MADRID | FERIA DE SAN ISIDRO
Su cara de satisfacción y triunfo contrasta con el dolor de Joselillo. El sexto, el más serio y fuerte de una muy desigual corrida de Dolores, había avisado desde el principio. Peleó con genio de manso en el caballo, derribando dos veces y saliendo suelto tres.
El toro, que cortó desde salida en los capotes, no hizo sino acrecentar ese defecto a medida que avanzó la lidia. Joselillo, que no había podido lucir con el primero, se puso en los medios para citarlo y enseñarlo. El de Dolores no hizo sino buscar, rebañar, meterse y cazar. Y cazó a Joselillo de forma muy fea.
El toro se metió por dentro, lo cazó por la taleguilla y en el aire le lanzó un derrote criminal a la cabeza. Un bate de béisbol hace menos daño en un golpe así. Después, el Argelón de Dolores tuvo todavía saña como para buscarlo en el suelo y pegarle la cornada certera en la parte trasera del muslo.
Esa imagen, tan dramática y tan sobrecogedora, fue la opuesta a la feliz de Rafaelillo. El murciano, que salió a por todas desde el principio. En sus manos cayeron los dos toros que, con matices, más se dejaron de la corrida de Dolores.
El primero, serio, fue un toro muy agresivo y sin clase alguna, que embistió a saltos pero tuvo la cosa de moverse, y por eso llegar arriba.
Lo aprovechó muy bien Rafaelillo, que gobernó en la lidia y después en la muleta, dominada por un viento criminal que no permitía mando alguno. Pero el murciano se puso de verdad, echó la moneda y la pata adelante, lo entendió perfecto y a base de bajar la mano, tocar y mandar, lo metió en el canasto.
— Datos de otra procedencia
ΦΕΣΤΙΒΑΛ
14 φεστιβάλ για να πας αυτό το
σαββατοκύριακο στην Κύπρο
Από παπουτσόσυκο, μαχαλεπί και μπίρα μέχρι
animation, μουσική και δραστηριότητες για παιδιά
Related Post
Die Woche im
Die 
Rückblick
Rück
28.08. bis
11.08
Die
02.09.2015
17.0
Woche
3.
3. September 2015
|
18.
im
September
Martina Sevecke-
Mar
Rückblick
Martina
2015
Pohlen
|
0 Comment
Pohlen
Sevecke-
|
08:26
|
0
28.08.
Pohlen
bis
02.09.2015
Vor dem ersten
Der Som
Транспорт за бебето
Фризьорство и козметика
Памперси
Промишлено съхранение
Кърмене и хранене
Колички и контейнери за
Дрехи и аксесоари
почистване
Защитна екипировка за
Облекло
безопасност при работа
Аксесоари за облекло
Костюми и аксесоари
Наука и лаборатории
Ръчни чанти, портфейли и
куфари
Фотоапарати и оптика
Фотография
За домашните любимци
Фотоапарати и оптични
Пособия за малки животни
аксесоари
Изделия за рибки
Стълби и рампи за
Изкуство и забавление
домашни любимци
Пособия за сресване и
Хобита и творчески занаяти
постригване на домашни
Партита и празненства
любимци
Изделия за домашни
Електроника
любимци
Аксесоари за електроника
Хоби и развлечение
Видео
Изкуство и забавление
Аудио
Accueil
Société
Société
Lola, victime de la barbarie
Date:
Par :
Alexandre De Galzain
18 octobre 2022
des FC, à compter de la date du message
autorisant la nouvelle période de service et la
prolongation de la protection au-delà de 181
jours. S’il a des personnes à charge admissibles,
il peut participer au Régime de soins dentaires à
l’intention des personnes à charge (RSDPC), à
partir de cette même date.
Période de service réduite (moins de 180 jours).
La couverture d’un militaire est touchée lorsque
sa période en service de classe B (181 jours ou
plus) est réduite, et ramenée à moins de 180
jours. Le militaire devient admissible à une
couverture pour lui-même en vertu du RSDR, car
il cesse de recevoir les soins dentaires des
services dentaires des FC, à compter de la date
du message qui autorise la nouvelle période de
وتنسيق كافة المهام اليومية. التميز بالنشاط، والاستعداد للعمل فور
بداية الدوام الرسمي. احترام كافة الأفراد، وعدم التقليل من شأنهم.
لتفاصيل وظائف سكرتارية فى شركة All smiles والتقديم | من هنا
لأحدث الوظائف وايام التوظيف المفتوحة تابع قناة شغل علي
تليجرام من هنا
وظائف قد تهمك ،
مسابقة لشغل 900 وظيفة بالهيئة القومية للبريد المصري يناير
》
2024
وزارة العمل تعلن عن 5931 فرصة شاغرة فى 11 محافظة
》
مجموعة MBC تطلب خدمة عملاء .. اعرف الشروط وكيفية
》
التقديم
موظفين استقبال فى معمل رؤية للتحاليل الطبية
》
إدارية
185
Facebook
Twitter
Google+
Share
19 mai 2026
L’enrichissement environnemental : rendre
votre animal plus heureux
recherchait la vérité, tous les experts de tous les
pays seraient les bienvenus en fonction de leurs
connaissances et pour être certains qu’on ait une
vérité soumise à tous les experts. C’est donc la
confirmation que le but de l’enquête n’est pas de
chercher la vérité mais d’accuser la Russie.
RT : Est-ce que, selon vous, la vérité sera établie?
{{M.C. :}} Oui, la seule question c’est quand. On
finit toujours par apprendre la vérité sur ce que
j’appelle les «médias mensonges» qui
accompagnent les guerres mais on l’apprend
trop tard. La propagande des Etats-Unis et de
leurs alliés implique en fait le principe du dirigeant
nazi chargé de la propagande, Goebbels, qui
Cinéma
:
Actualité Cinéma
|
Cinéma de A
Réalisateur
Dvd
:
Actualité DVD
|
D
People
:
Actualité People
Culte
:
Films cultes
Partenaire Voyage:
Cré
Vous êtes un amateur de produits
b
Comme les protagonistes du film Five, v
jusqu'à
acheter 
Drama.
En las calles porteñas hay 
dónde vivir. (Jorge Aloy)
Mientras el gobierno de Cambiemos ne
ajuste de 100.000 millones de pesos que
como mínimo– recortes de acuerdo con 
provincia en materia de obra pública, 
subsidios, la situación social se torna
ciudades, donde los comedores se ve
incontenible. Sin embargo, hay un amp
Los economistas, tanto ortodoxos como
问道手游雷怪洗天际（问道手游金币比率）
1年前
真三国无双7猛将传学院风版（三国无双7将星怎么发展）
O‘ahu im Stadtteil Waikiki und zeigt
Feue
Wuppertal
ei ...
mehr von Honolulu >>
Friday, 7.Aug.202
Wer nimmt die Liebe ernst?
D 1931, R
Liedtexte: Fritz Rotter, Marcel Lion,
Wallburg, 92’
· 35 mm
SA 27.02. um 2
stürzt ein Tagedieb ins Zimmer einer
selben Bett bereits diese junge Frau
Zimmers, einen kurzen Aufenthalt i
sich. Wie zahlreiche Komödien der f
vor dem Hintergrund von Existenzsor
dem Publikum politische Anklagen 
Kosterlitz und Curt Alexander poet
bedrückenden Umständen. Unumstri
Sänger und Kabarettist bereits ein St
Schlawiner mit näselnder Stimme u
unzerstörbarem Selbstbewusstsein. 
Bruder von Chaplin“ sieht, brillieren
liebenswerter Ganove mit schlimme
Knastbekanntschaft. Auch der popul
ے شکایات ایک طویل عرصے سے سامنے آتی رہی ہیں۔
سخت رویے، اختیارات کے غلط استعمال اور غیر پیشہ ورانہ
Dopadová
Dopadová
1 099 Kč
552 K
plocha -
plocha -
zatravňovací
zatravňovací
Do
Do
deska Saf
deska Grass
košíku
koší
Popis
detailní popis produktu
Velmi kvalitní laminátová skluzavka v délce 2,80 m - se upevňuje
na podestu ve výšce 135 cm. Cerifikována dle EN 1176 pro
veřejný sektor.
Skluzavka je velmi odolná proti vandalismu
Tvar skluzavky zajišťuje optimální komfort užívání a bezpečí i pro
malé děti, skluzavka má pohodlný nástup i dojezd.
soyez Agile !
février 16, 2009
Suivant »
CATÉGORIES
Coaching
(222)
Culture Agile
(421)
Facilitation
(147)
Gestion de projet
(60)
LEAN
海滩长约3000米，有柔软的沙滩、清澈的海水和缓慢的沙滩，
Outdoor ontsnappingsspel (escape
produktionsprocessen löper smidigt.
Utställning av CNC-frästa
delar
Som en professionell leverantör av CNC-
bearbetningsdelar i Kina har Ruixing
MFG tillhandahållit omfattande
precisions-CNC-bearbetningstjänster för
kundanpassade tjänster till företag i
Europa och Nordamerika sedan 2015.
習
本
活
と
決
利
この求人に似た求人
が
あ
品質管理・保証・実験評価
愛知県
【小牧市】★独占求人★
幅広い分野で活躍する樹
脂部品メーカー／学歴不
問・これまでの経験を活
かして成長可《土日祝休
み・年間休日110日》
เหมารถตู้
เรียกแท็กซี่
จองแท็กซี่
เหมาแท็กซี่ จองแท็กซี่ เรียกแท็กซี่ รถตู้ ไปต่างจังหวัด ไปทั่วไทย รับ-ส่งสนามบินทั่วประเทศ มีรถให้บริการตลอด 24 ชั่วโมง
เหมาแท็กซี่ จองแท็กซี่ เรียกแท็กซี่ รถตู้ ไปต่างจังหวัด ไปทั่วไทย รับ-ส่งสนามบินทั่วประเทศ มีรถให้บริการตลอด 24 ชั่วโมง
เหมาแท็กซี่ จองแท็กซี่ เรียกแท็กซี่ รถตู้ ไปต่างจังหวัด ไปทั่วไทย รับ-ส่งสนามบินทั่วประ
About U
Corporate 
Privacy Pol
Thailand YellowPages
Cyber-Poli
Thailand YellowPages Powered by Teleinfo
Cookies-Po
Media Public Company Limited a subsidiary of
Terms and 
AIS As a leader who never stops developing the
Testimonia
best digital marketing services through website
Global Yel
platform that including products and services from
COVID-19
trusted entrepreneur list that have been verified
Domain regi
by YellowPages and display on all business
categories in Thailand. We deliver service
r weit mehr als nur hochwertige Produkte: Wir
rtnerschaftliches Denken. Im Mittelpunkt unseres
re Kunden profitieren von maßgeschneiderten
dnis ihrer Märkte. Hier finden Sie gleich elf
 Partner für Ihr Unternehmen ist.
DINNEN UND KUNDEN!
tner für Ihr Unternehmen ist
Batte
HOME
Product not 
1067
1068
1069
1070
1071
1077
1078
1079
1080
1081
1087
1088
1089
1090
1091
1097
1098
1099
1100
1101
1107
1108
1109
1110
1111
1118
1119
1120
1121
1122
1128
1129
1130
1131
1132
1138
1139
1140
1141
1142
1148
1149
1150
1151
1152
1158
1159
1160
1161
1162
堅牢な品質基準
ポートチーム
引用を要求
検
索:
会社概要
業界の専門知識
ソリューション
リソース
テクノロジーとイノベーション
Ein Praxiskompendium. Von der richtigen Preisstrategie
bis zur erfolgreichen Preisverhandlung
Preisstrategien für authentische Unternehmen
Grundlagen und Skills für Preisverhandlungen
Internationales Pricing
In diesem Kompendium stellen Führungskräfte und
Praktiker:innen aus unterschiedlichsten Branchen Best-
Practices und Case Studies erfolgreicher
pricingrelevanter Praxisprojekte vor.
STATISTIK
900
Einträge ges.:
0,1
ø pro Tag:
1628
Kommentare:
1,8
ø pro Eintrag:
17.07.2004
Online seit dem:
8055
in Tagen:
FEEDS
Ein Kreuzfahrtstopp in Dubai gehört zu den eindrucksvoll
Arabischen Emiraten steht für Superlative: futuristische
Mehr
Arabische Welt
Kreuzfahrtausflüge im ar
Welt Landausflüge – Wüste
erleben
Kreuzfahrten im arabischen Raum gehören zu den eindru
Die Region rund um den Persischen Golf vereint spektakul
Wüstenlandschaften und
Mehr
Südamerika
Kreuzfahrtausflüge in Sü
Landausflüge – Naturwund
Los tres o cuatro de inicio por bajo fueron clave en una faena que fue creciendo y en la que hubo licencia hasta para los cambios de mano y ciertas dosis de gusto.
Una estocada perpendicular aunque arriba debió poner en sus manos la oreja que el público pidió. Pero a Muñoz Infante los pañuelos blancos se le resisten los domingos con tíos que dan la cara. No tuvo más que concederla en el cuarto, un toro manso como todos pero muy manejable, que dejó estar y tomó la muleta.
Rafaelillo lo entendió muy bien. A su aire, sin atacarlo en exceso por abajo para que no se rajase, el murciano lo cuajó en varias series en redondo muy templadas, toreándolo con verticalidad, gusto y aprovechando la inercia del viaje del toro. Y entonces, con el animal más asentado y el torero más a gusto, llegaron las licencias de cambios de mano y muletazos por bajo.
La faena creció con una serie al natural y, sobre todo, dos en redondo. La plaza se volcó con el torero, que tenía en sus manos las dos orejas, pero que él solito se encargó de mandarlas al garete con un pinchazo. Pese a todo, la oreja debió saberle a gloria, y no hay pero que valga.
Fernando Cruz apenas tuvo opciones con su lote. El segundo de Dolores, que no fue capaz de lidiar una corrida completa y que soltó algunos ejemplares que si los lidian Juan Pedro o Garcigrande queman la plaza, fue un morucho.
El quinto, un remiendo de Fernando Peña, tan noble como soso. Con los dos se atascó el de Chamberí. El primero de Joselillo se movió y llegó mucho arriba, aunque sin clase alguna y con violencia en sus embestidas. El de Valladolid lo lució mucho más en una faena que comenzó bien por bajo pero terminó diluida.